Transcribe nothing except the lines below that run from the one with "Not What You Signed Up For? Support" to the one with "-1.2 (-3.1, 0.7)", ends included, and do not copy any picture.

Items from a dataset
▼

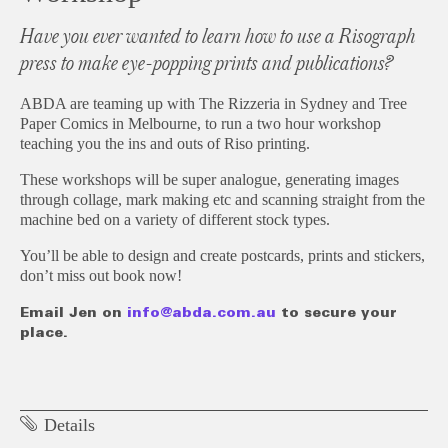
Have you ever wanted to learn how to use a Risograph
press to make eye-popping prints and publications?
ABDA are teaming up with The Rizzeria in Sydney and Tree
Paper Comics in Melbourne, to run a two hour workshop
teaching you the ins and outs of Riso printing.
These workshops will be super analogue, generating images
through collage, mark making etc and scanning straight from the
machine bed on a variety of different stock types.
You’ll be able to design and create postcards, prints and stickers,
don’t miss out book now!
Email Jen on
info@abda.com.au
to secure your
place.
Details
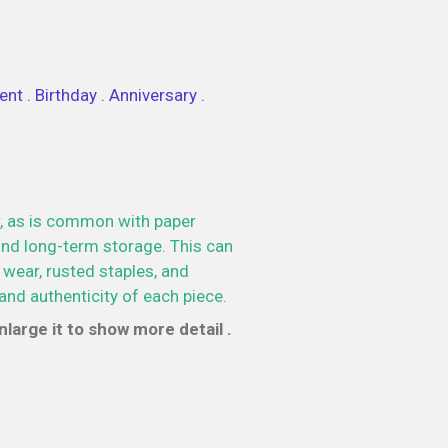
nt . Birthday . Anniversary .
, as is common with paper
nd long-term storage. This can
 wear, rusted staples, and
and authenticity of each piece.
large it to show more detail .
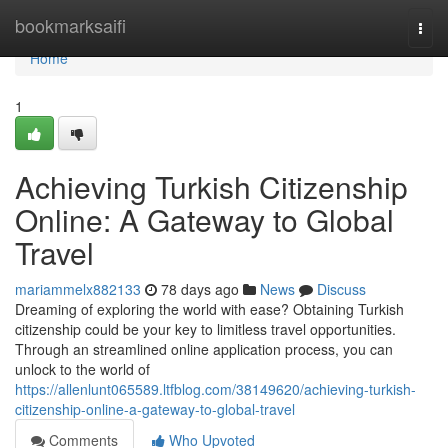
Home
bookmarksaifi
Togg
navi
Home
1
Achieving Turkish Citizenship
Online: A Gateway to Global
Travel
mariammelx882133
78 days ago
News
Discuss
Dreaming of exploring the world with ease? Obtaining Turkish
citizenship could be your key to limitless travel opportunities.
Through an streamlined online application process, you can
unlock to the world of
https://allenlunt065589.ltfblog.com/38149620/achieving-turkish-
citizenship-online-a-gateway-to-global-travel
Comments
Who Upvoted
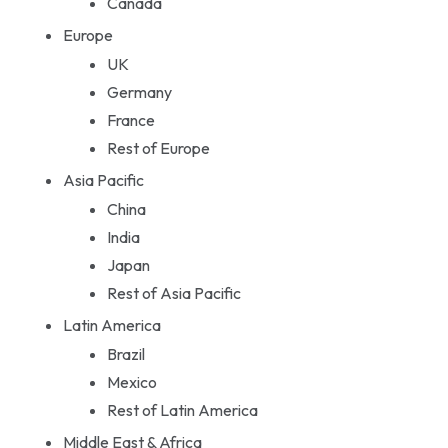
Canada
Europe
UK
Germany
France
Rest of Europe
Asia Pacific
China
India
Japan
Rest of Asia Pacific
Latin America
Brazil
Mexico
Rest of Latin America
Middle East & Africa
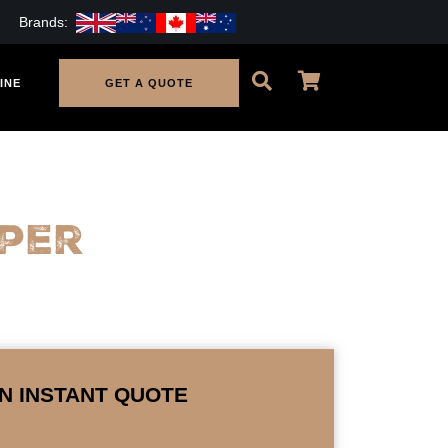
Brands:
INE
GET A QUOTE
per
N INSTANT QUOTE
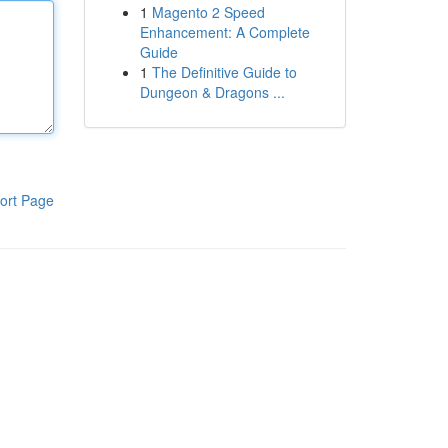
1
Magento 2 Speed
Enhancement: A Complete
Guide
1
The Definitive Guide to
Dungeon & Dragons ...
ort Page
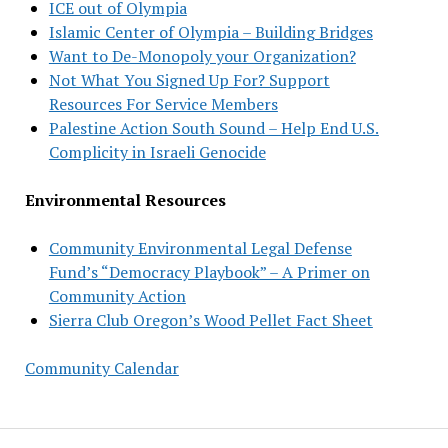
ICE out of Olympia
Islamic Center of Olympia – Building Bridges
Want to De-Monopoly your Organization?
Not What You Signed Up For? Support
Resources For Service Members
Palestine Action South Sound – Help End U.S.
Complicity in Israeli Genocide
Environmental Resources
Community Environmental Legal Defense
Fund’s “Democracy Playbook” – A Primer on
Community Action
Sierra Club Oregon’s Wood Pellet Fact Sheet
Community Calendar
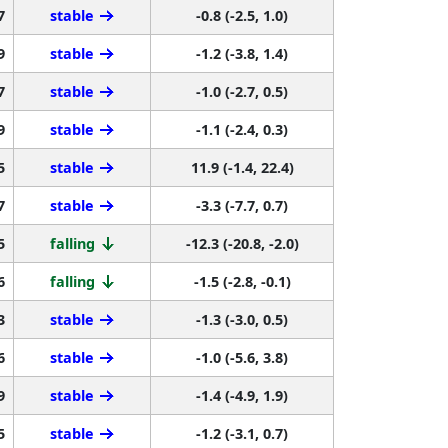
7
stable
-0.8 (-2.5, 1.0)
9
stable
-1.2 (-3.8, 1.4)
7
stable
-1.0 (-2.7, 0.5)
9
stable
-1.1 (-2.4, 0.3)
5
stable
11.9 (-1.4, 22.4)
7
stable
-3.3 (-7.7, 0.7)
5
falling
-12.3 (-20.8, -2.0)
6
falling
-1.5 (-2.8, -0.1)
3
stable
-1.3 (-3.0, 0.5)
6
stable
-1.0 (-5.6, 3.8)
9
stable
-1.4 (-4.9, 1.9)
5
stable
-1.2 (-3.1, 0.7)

▲
▼

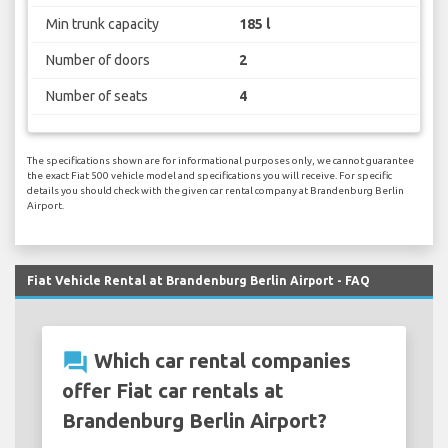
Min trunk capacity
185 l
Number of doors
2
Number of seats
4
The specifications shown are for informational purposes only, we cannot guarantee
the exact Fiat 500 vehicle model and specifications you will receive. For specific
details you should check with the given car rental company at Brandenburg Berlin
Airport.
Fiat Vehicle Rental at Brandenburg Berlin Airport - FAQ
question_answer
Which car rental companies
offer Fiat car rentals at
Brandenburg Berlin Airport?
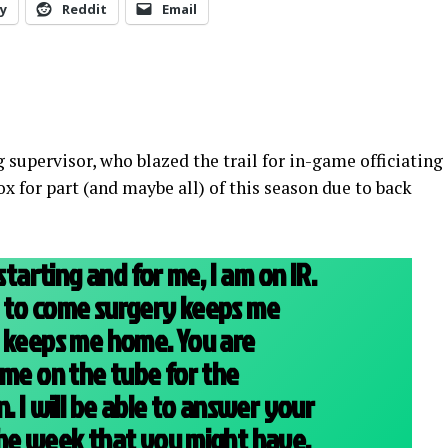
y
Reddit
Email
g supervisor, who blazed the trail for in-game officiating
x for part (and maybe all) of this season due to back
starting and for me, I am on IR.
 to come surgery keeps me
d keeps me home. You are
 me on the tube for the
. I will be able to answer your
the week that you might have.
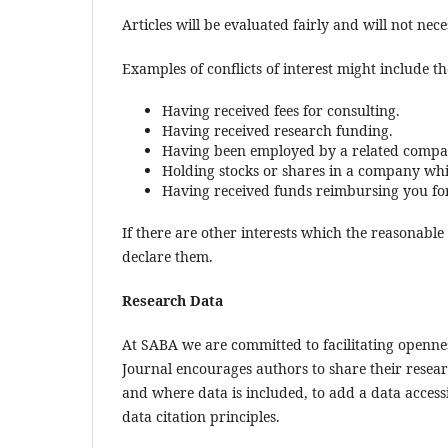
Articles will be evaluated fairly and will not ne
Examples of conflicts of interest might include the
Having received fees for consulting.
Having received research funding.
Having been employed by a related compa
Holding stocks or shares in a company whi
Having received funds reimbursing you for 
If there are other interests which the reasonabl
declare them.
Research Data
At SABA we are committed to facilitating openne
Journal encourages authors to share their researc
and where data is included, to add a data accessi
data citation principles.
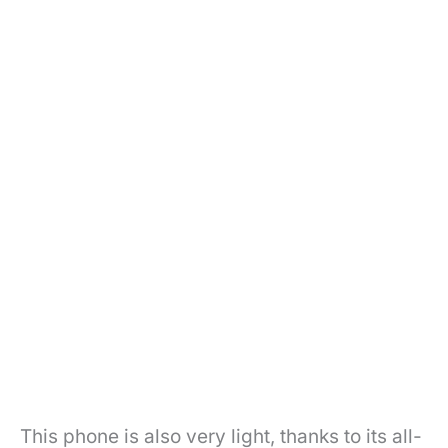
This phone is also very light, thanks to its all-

▲

ANSWER BELOW:
Not What You Signed Up For? Support
Resources For Service Members
Palestine Action South Sound – Help End U.S.
Complicity in Israeli Genocide
Environmental Resources
Community Environmental Legal Defense
Fund’s “Democracy Playbook” – A Primer on
Community Action
Sierra Club Oregon’s Wood Pellet Fact Sheet
Community Calendar
7
stable
-0.8 (-2.5, 1.0)
9
stable
-1.2 (-3.8, 1.4)
7
stable
-1.0 (-2.7, 0.5)
9
stable
-1.1 (-2.4, 0.3)
5
stable
11.9 (-1.4, 22.4)
7
stable
-3.3 (-7.7, 0.7)
5
falling
-12.3 (-20.8, -2.0)
6
falling
-1.5 (-2.8, -0.1)
3
stable
-1.3 (-3.0, 0.5)
6
stable
-1.0 (-5.6, 3.8)
9
stable
-1.4 (-4.9, 1.9)
5
stable
-1.2 (-3.1, 0.7)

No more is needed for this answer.